Hey sorry i havent responded. i threw up on my phone while i was sleeping
So it's 10:55am and I just woke up on the floor in the hallway on the4th floor. There should probably be no moredrinking competetions.
In retrospect, it was a terrible idea, going down on her with these ulcers in my mouth.
You litterally reached into some girls shirt, pulled out her tit and yelled whats up with this guy.
At this point do you think buying mom a pot plant would be funny or highly inappropriate?
I don't even know. I woke up in the bathtub with no shirt, covered in towels holding what appeared to be vanillia pudding mixed with captain morgan.
I rolled out of the car, crawled on all fours to the door, did somersaults all the way to my room, and then I ran across the parking lot to tell our neighbor you wanted to bang him. I'm not even sure if it was the right guy.
Did you just reference Ludacris during my possible pregnancy scare of 2012?!

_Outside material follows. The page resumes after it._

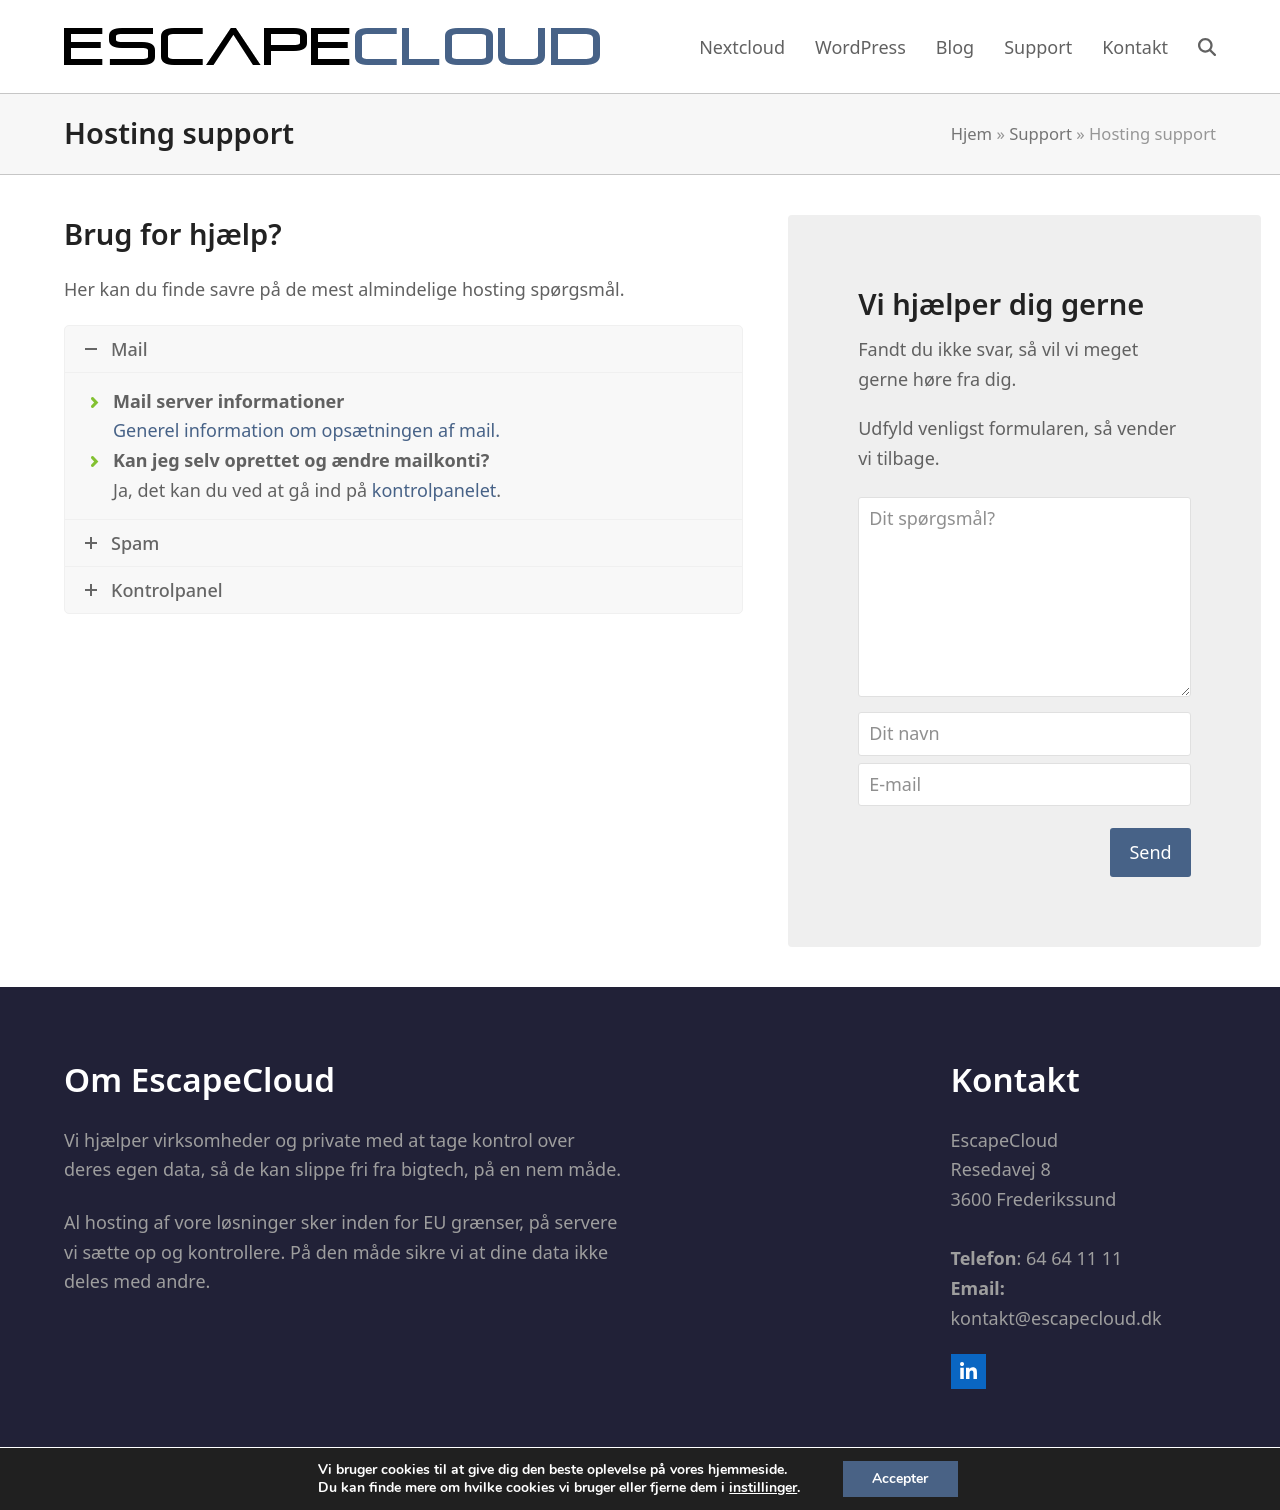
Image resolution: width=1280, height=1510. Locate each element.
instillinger (763, 1488)
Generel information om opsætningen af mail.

Having to grow a landing strip to cover the bruises from pole dancing. Thanks for the birthday present, but next time, maybe just a gift card?
She cried the whole movie and got kicked out for saying "[Santa's beard] looks so soft I wanna stick my dick in it." We're going again next week. Drunk animation majors are the best
Some crack addled fool from the sketch ass motel behind the restaurant just gave me a flyer for an AA group when I was on my smoke break. I don't do mornings
I woke up this morning with my hand on his dick. That sneaky bastard.
Our drunk hook up was interrupted by the delivery guy. When he came back to my room we ate the gyros and went back to sex like we didn't take a lunch break.
He was semi blacked out in the hallway with a bucket, calling for me while I had sex with his best friend in the very next room. Why do you let me do these things?